The Court of Appeals summary statement:

“…. For the foregoing reasons, we conclude that plaintiffs’ claims that are premised upon allegations that defendants’ FCC-certified cell phones are unreasonably “dangerous” because of RF radiation are barred under the doctrine of conflict preemption. Plaintiffs’ claims with respect to their pre-1996 cell phones (or other allegedly non-FCC-compliant cell phones), and at least some of their claims under the CPPA that defendants have made affirmative misrepresentations or material omissions with respect to plaintiffs’ cell phones, are not preempted. Accordingly, the udgment of the Superior Court dismissing the Complaints is Affirmed in part and reversed in part, and the matter is remanded for further proceedings consistent with this opinion.”

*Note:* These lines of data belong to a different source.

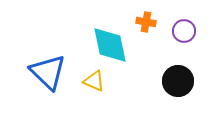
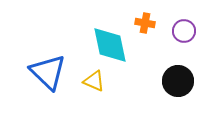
orange cross: moved 1 px left, 1 px down
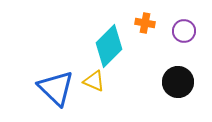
cyan diamond: moved 1 px left, 1 px down; rotated 57 degrees clockwise
blue triangle: moved 8 px right, 16 px down
black circle: moved 1 px down
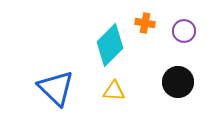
cyan diamond: moved 1 px right, 1 px up
yellow triangle: moved 20 px right, 10 px down; rotated 20 degrees counterclockwise
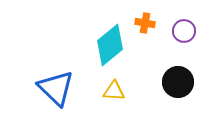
cyan diamond: rotated 6 degrees clockwise
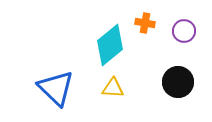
yellow triangle: moved 1 px left, 3 px up
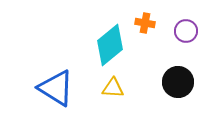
purple circle: moved 2 px right
blue triangle: rotated 12 degrees counterclockwise
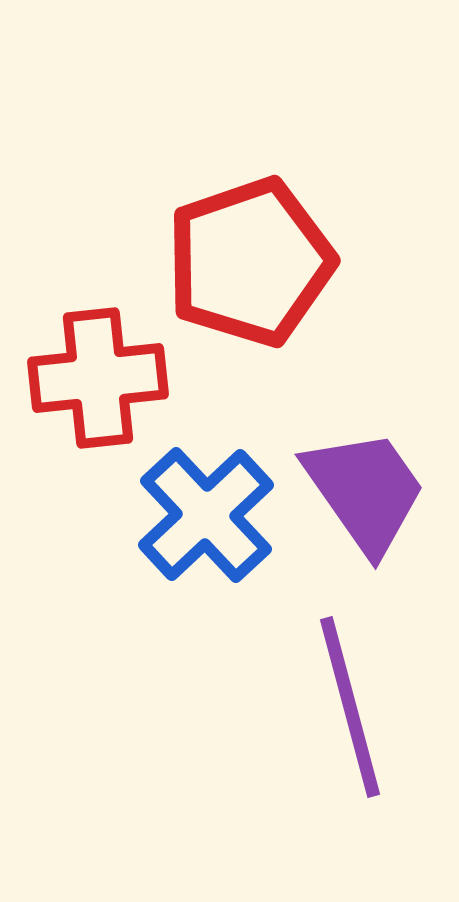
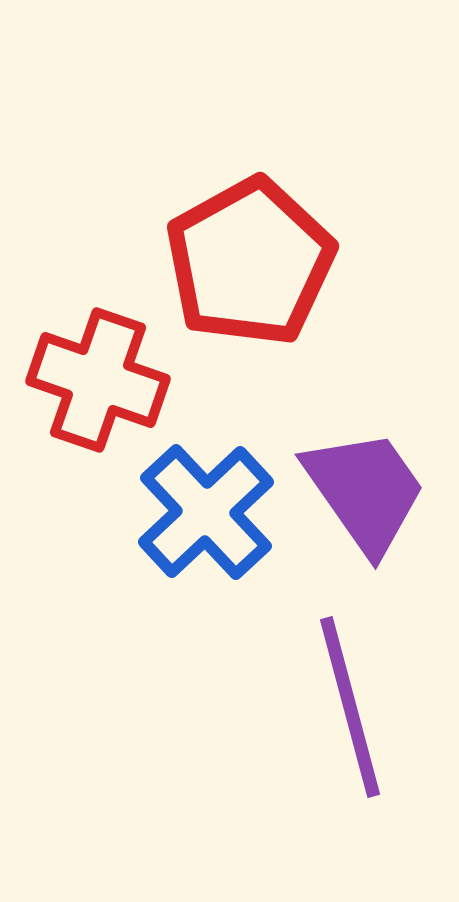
red pentagon: rotated 10 degrees counterclockwise
red cross: moved 2 px down; rotated 25 degrees clockwise
blue cross: moved 3 px up
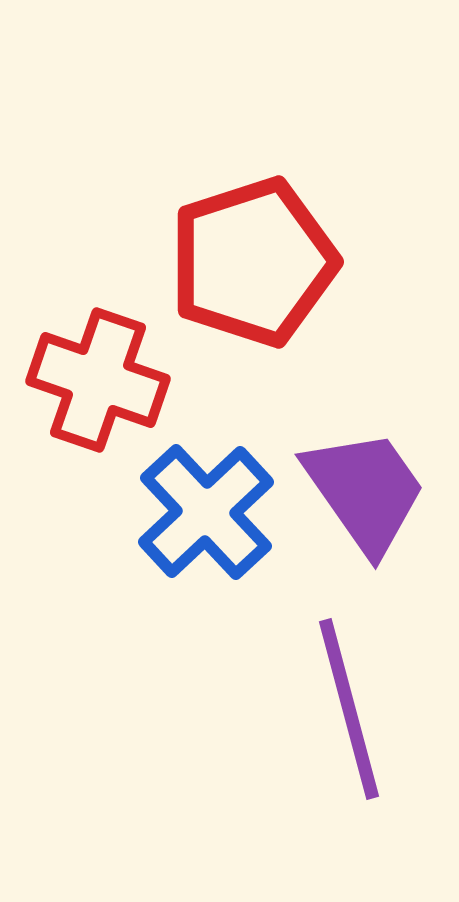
red pentagon: moved 3 px right; rotated 11 degrees clockwise
purple line: moved 1 px left, 2 px down
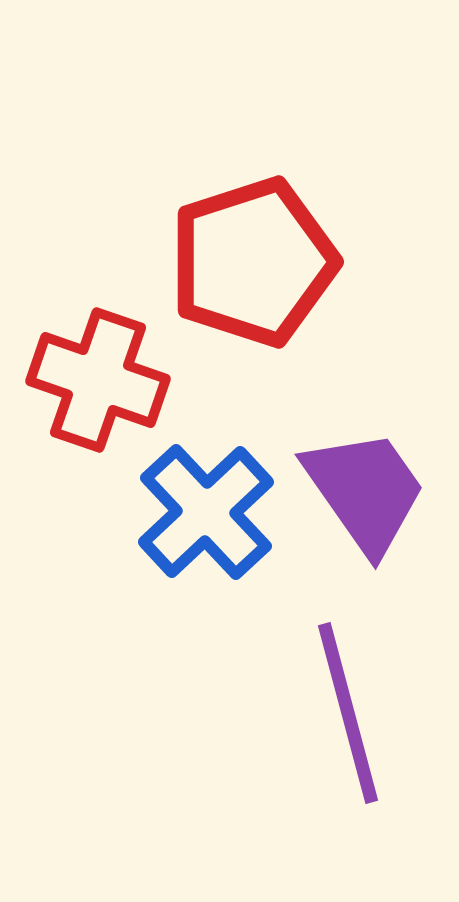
purple line: moved 1 px left, 4 px down
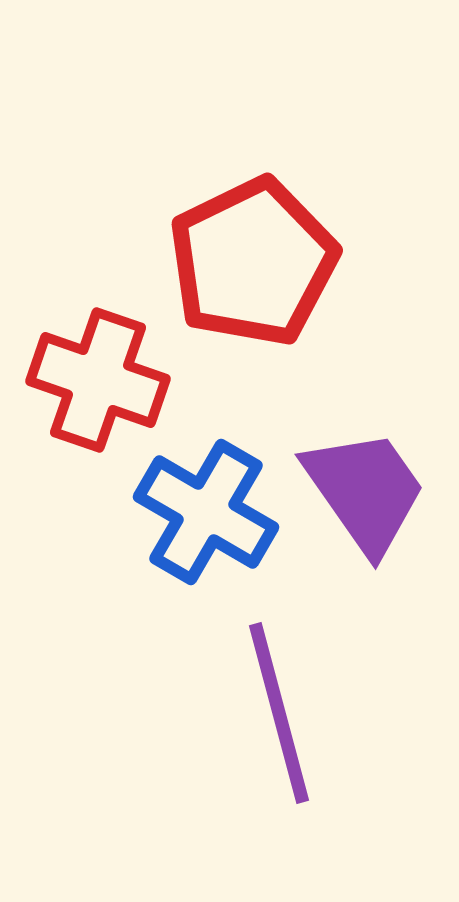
red pentagon: rotated 8 degrees counterclockwise
blue cross: rotated 17 degrees counterclockwise
purple line: moved 69 px left
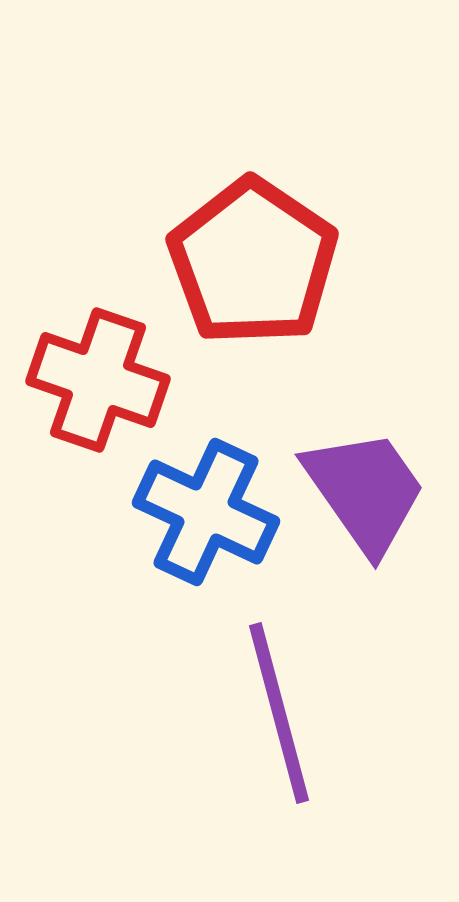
red pentagon: rotated 12 degrees counterclockwise
blue cross: rotated 5 degrees counterclockwise
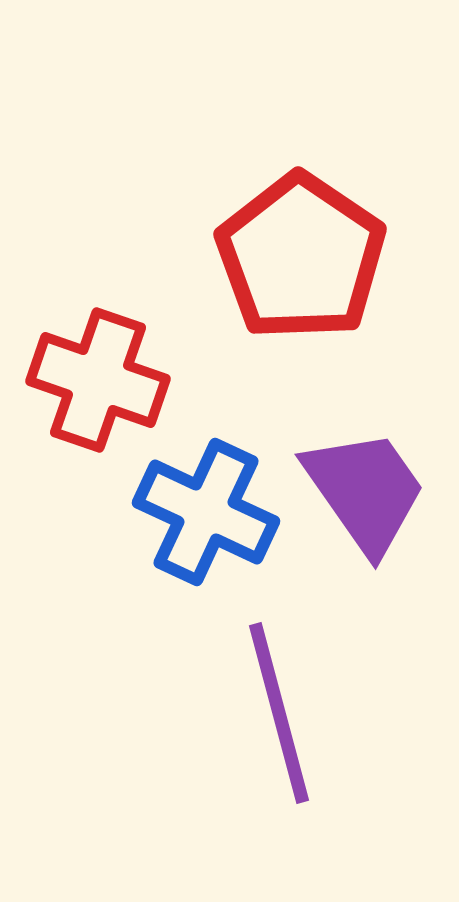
red pentagon: moved 48 px right, 5 px up
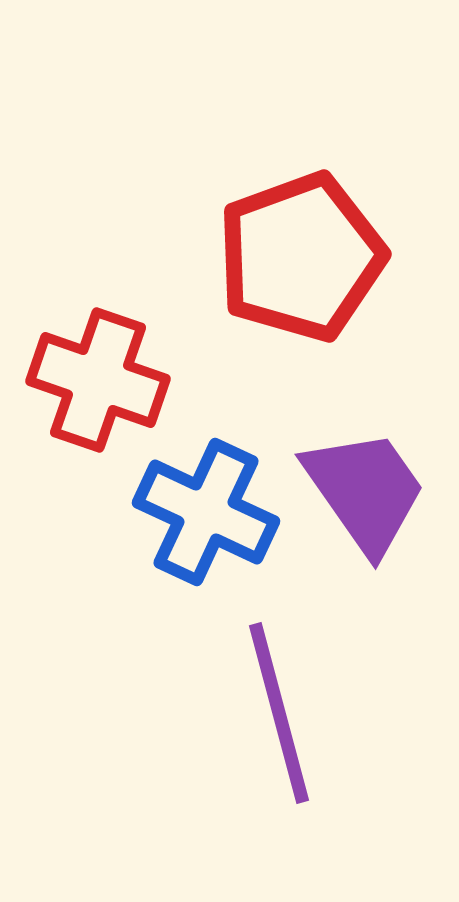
red pentagon: rotated 18 degrees clockwise
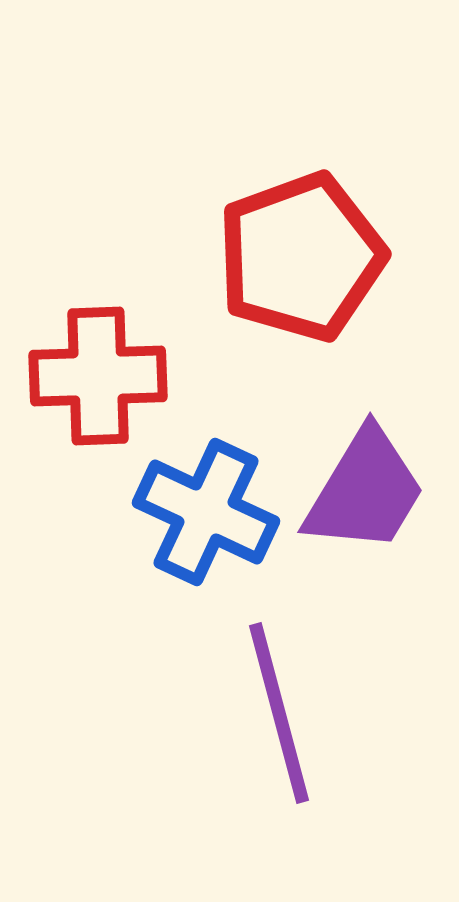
red cross: moved 4 px up; rotated 21 degrees counterclockwise
purple trapezoid: rotated 66 degrees clockwise
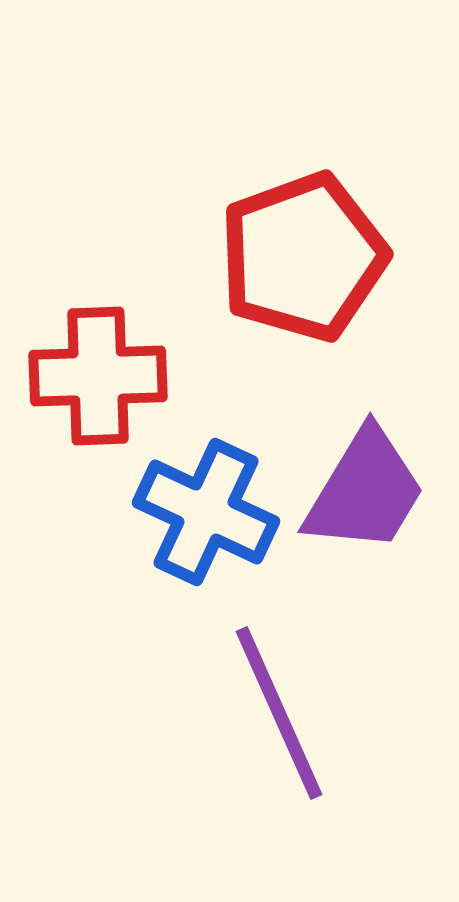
red pentagon: moved 2 px right
purple line: rotated 9 degrees counterclockwise
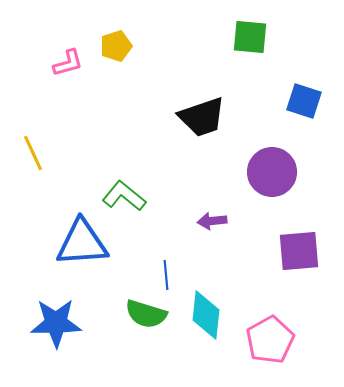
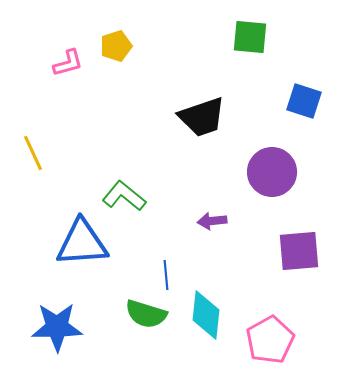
blue star: moved 1 px right, 4 px down
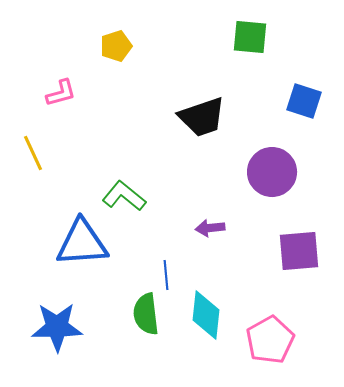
pink L-shape: moved 7 px left, 30 px down
purple arrow: moved 2 px left, 7 px down
green semicircle: rotated 66 degrees clockwise
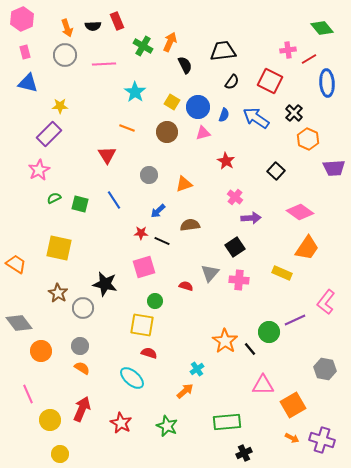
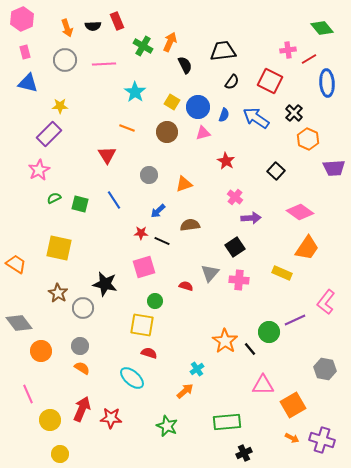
gray circle at (65, 55): moved 5 px down
red star at (121, 423): moved 10 px left, 5 px up; rotated 25 degrees counterclockwise
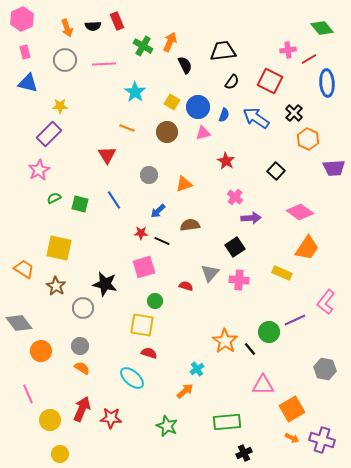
orange trapezoid at (16, 264): moved 8 px right, 5 px down
brown star at (58, 293): moved 2 px left, 7 px up
orange square at (293, 405): moved 1 px left, 4 px down
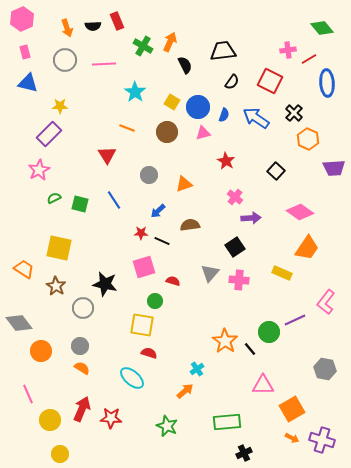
red semicircle at (186, 286): moved 13 px left, 5 px up
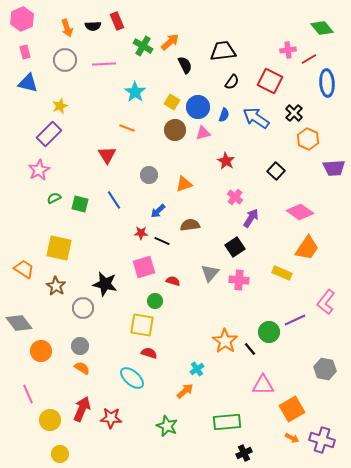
orange arrow at (170, 42): rotated 24 degrees clockwise
yellow star at (60, 106): rotated 21 degrees counterclockwise
brown circle at (167, 132): moved 8 px right, 2 px up
purple arrow at (251, 218): rotated 54 degrees counterclockwise
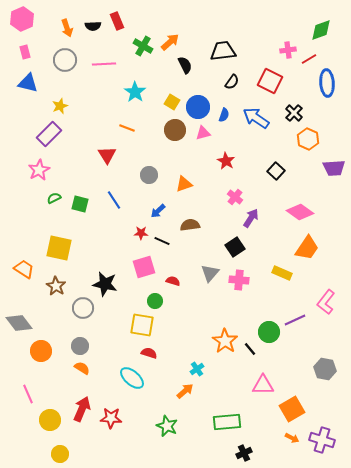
green diamond at (322, 28): moved 1 px left, 2 px down; rotated 70 degrees counterclockwise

The practical meaning of this complex decision is that those suffering ill effects allegedly caused by cell phones that were purchased prior to 1996, and cell phones purchased after 1996 that can be proven to be in violation of the FCC SAR guideline, have potential pathways to recovery of money damages. In addition, the appellate court rejected the notion that federal law supersedes a state’s right to require cell phone companies to make full disclosures regarding the potential dangers of cell phones. The court further decided that state regulatory actions with respect to cell phone emissions are not preempted, leaving open the door for state-based legislative actions regarding warnings and notifications.